Some types of simulations advance by timesteps. Ideally, a simulation has a stable and accurate system that runs in a minimal time. Simulation models continue to grow in size and scope, such that shortening running times allows more complexity in simulations while still being able to run them on current computers. Many simulations are built using a mathematical model; continuous simulations are often created using differential equations. These differential equations can be solved simultaneously using certain parameters to determine a timestep for the simulation. Other simulations may be run iteratively to determine optimal timesteps. However, not all simulation methods consist of equations that can be solved simultaneously. Decentralized simulation systems are those that are graph oriented. That is, rather than running consecutively, graph-based simulations run from one edge of the graph to another—in an equipment simulator, for example, a first actor (say, a boiler) will be simulated with its own set of equations, then pass on the results to a second actor (e.g., a pump) which calculates, then passes its results to a third actor (e.g. a radiator), which calculates, then passes on its output back to the first actor—the simulated boiler, etc. Decentralized simulation systems generally cannot operate using conventional timestep methods, as their underlying physics equations must be solved simultaneously across interconnected nodes. Other methods for solving decentralized system timesteps, such as those employing iterative convergence techniques, are prohibitively expensive in terms of CPU usage and processing time. These approaches require repeatedly running the simulation to achieve convergence, and often fail to reach an optimal or stable solution within practical time constraints. Thus, systems and methods to determine optimal timesteps for decentralized systems are welcome, and are described herein

Timesteps of a certain small size may require modifications in the way simulations run to avoid destabilizing a simulation. One approach to determining the appropriate timestep size involves considering the maximum material capacity of the simulation actors responsible for performing their tasks. For instance, in the context of an equipment simulator, when the simulation progresses through a timestep, it involves moving a quantity of material equivalent to one timestep into the equipment representations. This material could represent various substances like water or objects on a conveyor belt. This approach typically works well for equipment designed for storage, as these systems usually have adequate capacity to accommodate the additional material. However, some equipment types, such as pipes, function as mere passageways and can hold only minimal amounts of material. Using such small elements as the basis for timestep determination can result in impractically tiny timesteps. These extremely small timesteps, in turn, lead to simulations that demand an exorbitant amount of computational resources and take an excessively long time to complete. To address this challenge, the described methods and systems offer a solution that enables simulations to run with timesteps that necessitate larger quantities of material to be present or flow through equipment representations, even when those representations inherently have limited capacity.

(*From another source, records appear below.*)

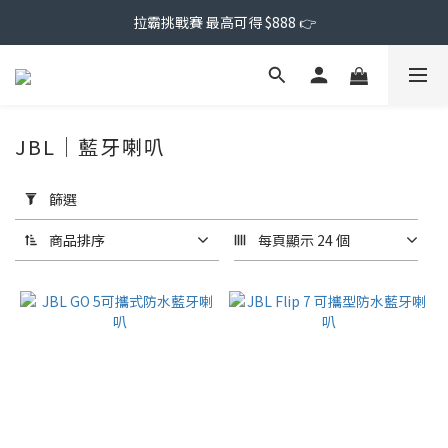
拉霸挑戰賽 最高可得 $888 👉
JBL｜藍牙喇叭
套
用
篩選
篩
選
商品排序
每頁顯示 24 個
(0/20)
價格
(NT$)
~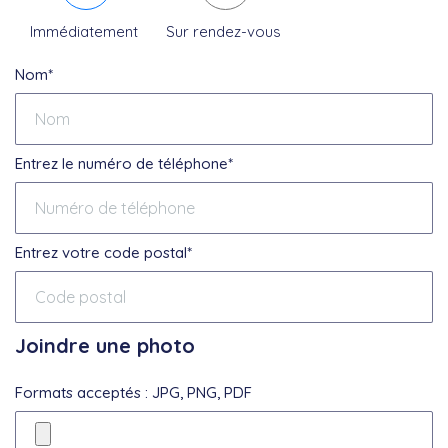
Immédiatement
Sur rendez-vous
Nom*
Entrez le numéro de téléphone*
Entrez votre code postal*
Joindre une photo
Formats acceptés : JPG, PNG, PDF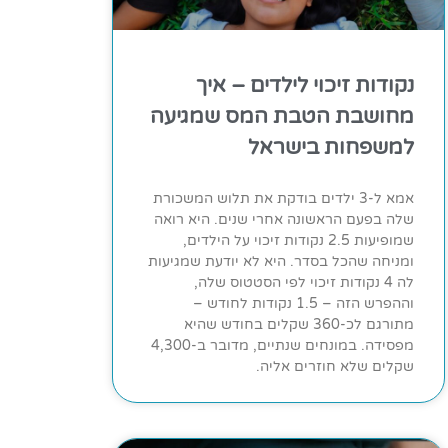
נקודות זיכוי לילדים – איך
מחושבת הטבת המס שמגיעה
למשפחות בישראל
אמא ל-3 ילדים בודקת את תלוש המשכורת
שלה בפעם הראשונה אחרי שנים. היא רואה
שמופיעות 2.5 נקודות זיכוי על הילדים,
ומניחה שהכל בסדר. היא לא יודעת שמגיעות
לה 4 נקודות זיכוי לפי הסטטוס שלה,
וההפרש הזה – 1.5 נקודות לחודש –
מתורגם לכ-360 שקלים בחודש שהיא
מפסידה. במונחים שנתיים, מדובר ב-4,300
שקלים שלא חוזרים אליה.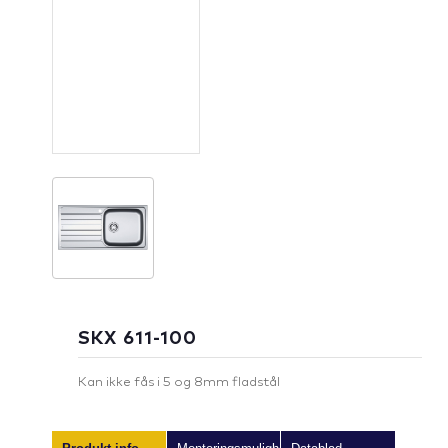
SKX 611-100
Kan ikke fås i 5 og 8mm fladstål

To adapt to timesteps that surpass the limitations of certain equipment, one approach involves a method we are calling “overpassing.” In one implementation discussed herein, the new quanta packet (representing the material to be processed during the timestep) is added to the existing quanta packet within the equipment, effectively blending the materials. Then, material equivalent to the input packet is removed. This process effectively facilitates the movement of material through the equipment while modifying its state in a manner that preserves the stability of the simulation.

The present disclosure relates to systems and methods for timestep computation within a heterogeneous graph-based simulation engine used for digital twin and autonomous control applications. The engine represents real-world systems as an ontological data graph comprising heterogeneous physics nodes, each modeling localized physical behaviors using quanta that carry state information. During a simulation timestep, a node receives quanta packets, extends its internal quanta space, mixes new and existing quanta according to device behaviors, applies a timestep transformation, and outputs updated quanta to connected nodes. The disclosed approach introduces an “overstepping” mechanism that maintains numerical stability when timestep durations exceed the physical capacity of local devices, enabling accurate and efficient simulation without iterative or relaxation-based convergence methods. The system further supports heterogeneous quanta types—such as thermal, fluidic, mechanical, or electrical—and normalizes their interactions through unified energy and state transfer relationships. These techniques provide scalable, distributed computation of coupled physical systems, allowing real-time simulation, learning, and control within a unified deep-physics compute graph.

1 FIG. 100 100 110 120 120 130 130 140 110 illustrates an example systemfor implementation of various embodiments. As shown, the systemmay include an environment, some aspect of which is affected by a controllable system. The behavior of the controllable systemis, in turn, controlled by a distributed controller system. To obtain information useful in making control decisions, the distributed controller systemreceives data from a sensor systemwhich, in turn, generates its data based on observations from the environment.

100 110 120 120 110 120 140 110 According to one specific example, systemmay describe a heating, ventilation, and air conditioning (HVAC) application. As such the environmentmay be a building whose temperature is to be controlled by the controllable system. The controllable systemmay be the HVAC system itself, which may be controllable to distribute warm or cool air throughout the building. Thus, the controllable systemmay include HVAC equipment such as pumps, boilers, radiators, chillers, fans, vents, etc. The sensor systemmay include a set of temperature sensors distributed throughout the buildingto collect and report temperature values.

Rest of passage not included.